What is required. Further down are entries; set down exactly and only the lines from the one with "Wärmedämmung" up to and including the one with "Shandong Friend Control System Co., Lt", dropping each picture.

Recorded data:
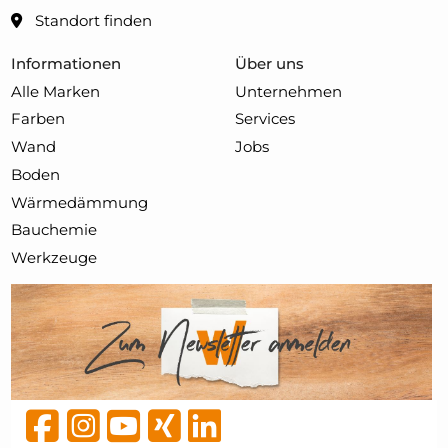
Standort finden
Informationen
Über uns
Alle Marken
Unternehmen
Farben
Services
Wand
Jobs
Boden
Wärmedämmung
Bauchemie
Werkzeuge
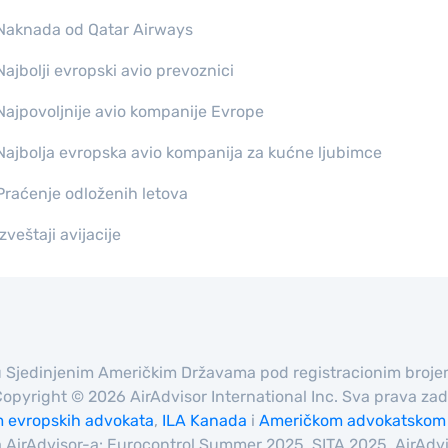
Naknada od Qatar Airways
Najbolji evropski avio prevoznici
Najpovoljnije avio kompanije Evrope
Najbolja evropska avio kompanija za kućne ljubimce
Praćenje odloženih letova
Izveštaji avijacije
a u Sjedinjenim Američkim Državama pod registracionim broj
Copyright © 2026 AirAdvisor International Inc. Sva prava z
m evropskih advokata
,
ILA Kanada
i
Američkom advokatskom
ima AirAdvisor-a: Eurocontrol Summer 2025, SITA 2025, AirAd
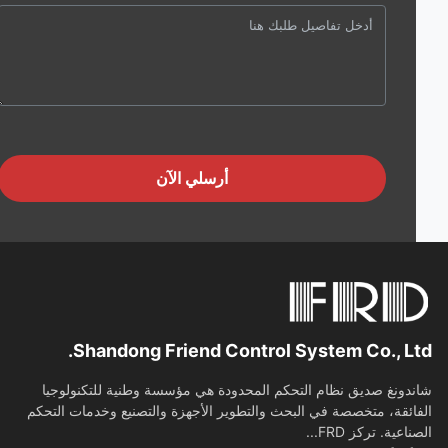
أرسلي الآن
Shandong Friend Control System Co., Lt
دونغ صديق نظام التحكم المحدودة هي مؤسسة وطنية للتكنولوجيا
ائقة، متخصصة في البحث والتطوير الأجهزة والتصنيع وخدمات التحكم
اعية. تركز FRD...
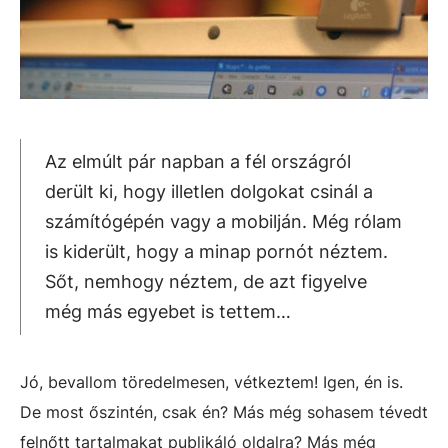
Az elmúlt pár napban a fél országról
derült ki, hogy illetlen dolgokat csinál a
számítógépén vagy a mobilján. Még rólam
is kiderült, hogy a minap pornót néztem.
Sőt, nemhogy néztem, de azt figyelve
még más egyebet is tettem…
Jó, bevallom töredelmesen, vétkeztem! Igen, én is.
De most őszintén, csak én? Más még sohasem tévedt
felnőtt tartalmakat publikáló oldalra? Más még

Exercise result.
Wärmedämmung
Bauchemie
Werkzeuge
Naknada od Qatar Airways
Najbolji evropski avio prevoznici
Najpovoljnije avio kompanije Evrope
Najbolja evropska avio kompanija za kućne ljubimce
Praćenje odloženih letova
Izveštaji avijacije
a u Sjedinjenim Američkim Državama pod registracionim broj
Copyright © 2026 AirAdvisor International Inc. Sva prava z
m evropskih advokata
,
ILA Kanada
i
Američkom advokatskom
ima AirAdvisor-a: Eurocontrol Summer 2025, SITA 2025, AirAd
أرسلي الآن
Shandong Friend Control System Co., Lt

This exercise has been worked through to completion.